Oil prices have rocketed about 70 per cent in three months. With demand still declining, that owes much to a revival of financial market spirits. But there's something else: supply capacity, especially from the Organisation of the Petroleum Exporting Countries, is shrinking. With demand recovery in mind, that's a reason to bid up the price.
Opec on May 13 projected global demand this year at 1.83 per cent below 2008 levels. Oil inventories are also running well above historic norms — 60 days' supply at present — in the wake of weak first-quarter demand. However, appetite for oil is expected to pick up later in the year, with fourth quarter demand less than 1 per cent below 2008’s level.
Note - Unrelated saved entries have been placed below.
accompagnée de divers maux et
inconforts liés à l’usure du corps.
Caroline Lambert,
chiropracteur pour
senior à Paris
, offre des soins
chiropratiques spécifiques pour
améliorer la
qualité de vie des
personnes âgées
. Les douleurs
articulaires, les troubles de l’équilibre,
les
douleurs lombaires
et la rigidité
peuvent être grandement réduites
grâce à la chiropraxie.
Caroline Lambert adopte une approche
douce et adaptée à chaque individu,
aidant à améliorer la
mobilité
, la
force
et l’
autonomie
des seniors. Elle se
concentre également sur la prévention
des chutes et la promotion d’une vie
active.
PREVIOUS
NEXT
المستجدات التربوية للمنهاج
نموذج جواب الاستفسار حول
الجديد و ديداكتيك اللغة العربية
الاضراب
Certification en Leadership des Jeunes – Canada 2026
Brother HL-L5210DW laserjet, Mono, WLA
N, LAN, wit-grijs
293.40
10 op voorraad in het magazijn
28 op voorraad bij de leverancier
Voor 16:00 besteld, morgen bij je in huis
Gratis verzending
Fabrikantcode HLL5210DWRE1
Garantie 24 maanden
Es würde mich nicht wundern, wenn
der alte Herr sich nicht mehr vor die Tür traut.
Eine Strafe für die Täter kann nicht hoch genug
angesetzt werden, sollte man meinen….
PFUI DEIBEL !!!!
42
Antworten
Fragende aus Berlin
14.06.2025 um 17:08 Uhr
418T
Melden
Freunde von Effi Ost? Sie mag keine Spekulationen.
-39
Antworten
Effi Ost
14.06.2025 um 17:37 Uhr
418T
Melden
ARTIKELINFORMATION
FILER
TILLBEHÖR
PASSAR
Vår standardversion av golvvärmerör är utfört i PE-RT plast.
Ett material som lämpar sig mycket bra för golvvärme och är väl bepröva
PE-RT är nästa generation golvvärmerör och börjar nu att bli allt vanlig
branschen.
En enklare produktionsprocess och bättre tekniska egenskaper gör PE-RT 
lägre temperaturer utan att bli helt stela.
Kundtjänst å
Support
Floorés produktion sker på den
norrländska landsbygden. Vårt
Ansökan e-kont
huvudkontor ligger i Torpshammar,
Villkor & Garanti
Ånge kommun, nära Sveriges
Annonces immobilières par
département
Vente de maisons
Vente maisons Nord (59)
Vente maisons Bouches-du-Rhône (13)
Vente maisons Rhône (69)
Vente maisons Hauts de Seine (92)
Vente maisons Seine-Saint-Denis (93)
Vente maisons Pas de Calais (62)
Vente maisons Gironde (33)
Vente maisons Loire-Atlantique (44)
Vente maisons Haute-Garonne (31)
As for supply, the Energy Information Administration forecasts Opec’s 2009 supplies at 33.5m barrels/day, down 2m barrels/day from 2008. But supplies from Opec members were unexpectedly low in the first quarter at 28.7m barrels/day, and dropped further in April. Such a large supply shortfall, if ongoing, would tend to push the oil price higher.
There is some potential for countries like Saudi Arabia to increase production if demand — and prices — take off again. But that fliexibility is less obvious elsewhere in Opec. For example, the Venezuelan government has nationalised oil output, giving control to the state oil company Petroleos de Venezuela. Pdvsa’s crude oil output declined by 12 per cent in 2008, in spite of high prices, suggesting Venezuelan production is likely to continue below its potential.
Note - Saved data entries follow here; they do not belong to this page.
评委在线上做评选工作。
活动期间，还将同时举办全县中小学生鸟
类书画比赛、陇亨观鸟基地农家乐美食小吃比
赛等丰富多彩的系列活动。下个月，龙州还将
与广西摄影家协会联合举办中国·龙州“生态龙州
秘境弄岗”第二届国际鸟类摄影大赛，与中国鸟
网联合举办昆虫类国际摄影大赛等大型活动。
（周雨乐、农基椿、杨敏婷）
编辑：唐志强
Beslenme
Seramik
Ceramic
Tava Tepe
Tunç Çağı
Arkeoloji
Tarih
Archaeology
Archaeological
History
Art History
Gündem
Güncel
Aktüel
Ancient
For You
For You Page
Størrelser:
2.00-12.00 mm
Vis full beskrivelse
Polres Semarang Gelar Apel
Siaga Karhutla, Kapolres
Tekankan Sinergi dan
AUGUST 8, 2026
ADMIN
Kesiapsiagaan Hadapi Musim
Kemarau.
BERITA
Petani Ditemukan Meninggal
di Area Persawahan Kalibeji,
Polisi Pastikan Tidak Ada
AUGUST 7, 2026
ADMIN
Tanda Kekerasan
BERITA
In Nigeria too, unilateral changes to oil royalty contracts and continued unrest in the Niger Delta have caused a substantial and apparently worsening production shortfall. Iraq, for its part, has failed to pass legislation allowing rapid development of its huge reserves.
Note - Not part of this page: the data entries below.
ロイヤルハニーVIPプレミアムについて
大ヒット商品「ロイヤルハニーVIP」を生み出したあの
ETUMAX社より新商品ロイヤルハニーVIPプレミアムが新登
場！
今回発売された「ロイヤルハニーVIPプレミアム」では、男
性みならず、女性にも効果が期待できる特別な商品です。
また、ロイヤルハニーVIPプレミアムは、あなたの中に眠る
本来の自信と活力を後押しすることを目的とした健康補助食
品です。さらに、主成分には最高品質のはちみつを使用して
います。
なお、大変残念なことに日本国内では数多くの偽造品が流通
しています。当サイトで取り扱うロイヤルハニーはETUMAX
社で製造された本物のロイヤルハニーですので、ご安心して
Non-Opec oil supplies should increase over time, particularly from Brazil. But that increase may be slower than expected, because recent price declines led to the cancellation of several huge Canadian tar sands projects.
Governments have massively expanded the money supply to fight recession. Those policies could also be boosting oil demand. While supply runs below forecast, that ought to add to the upward pressure on prices. That suggests higher prices could prove somewhat sticky, even if investors lose some of their recently rediscovered appetite for risk.